> **About this task**:
Return the run of lines below that opens with the line containing "on the road this weekend." and closes with the line containing "and my players", keeping each one exact.

<<<<

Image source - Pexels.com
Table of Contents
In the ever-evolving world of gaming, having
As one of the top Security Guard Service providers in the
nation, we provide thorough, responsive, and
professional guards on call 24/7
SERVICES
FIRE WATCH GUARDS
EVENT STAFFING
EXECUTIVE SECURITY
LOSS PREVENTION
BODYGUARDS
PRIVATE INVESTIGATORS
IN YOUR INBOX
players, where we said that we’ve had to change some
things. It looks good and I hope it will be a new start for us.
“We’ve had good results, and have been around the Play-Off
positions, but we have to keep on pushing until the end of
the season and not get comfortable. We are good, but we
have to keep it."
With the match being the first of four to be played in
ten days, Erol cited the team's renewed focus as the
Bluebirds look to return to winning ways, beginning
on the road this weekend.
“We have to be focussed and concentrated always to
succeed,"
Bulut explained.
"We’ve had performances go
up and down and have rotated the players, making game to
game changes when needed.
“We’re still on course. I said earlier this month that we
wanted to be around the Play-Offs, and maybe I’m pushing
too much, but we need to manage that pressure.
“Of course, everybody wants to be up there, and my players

>>>>
<<<<

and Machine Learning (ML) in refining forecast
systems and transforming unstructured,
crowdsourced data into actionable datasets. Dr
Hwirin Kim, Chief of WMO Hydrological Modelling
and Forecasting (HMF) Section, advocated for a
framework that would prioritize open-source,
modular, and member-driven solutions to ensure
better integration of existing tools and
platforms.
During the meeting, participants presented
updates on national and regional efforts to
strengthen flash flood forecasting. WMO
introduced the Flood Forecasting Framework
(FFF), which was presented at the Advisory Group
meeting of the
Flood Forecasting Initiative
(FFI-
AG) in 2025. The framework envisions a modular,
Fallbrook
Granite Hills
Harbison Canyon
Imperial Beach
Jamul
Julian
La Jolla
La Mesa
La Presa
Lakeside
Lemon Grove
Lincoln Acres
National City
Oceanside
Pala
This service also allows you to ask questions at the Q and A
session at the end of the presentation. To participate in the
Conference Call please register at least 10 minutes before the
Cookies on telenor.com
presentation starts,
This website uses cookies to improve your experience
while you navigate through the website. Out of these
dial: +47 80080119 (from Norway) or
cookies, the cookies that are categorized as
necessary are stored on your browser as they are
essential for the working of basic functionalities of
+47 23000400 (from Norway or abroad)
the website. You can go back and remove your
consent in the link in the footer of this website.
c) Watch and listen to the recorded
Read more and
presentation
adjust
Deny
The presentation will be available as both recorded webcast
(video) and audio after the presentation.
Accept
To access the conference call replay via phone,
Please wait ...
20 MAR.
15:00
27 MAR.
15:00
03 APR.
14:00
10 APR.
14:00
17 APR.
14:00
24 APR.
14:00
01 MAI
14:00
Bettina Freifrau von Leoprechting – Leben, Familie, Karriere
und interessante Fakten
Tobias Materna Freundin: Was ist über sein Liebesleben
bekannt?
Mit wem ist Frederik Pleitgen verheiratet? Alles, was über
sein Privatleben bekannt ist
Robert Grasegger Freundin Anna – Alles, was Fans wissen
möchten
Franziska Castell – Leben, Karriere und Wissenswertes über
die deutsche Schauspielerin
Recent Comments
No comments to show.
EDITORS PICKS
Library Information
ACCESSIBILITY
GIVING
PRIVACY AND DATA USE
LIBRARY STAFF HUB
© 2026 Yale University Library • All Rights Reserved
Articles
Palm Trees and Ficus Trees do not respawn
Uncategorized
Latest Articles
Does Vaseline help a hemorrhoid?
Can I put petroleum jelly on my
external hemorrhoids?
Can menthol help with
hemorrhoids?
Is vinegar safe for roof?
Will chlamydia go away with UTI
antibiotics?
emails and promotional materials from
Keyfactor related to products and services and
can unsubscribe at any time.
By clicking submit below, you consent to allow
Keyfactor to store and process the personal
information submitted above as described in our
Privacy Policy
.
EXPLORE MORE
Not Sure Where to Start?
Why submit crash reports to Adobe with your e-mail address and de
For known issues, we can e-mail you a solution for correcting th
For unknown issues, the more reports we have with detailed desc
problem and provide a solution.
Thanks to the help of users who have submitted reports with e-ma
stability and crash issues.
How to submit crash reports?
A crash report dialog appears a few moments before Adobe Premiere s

>>>>

> **Reply to the exercise**:
on the road this weekend.
“We have to be focussed and concentrated always to
succeed,"
Bulut explained.
"We’ve had performances go
up and down and have rotated the players, making game to
game changes when needed.
“We’re still on course. I said earlier this month that we
wanted to be around the Play-Offs, and maybe I’m pushing
too much, but we need to manage that pressure.
“Of course, everybody wants to be up there, and my players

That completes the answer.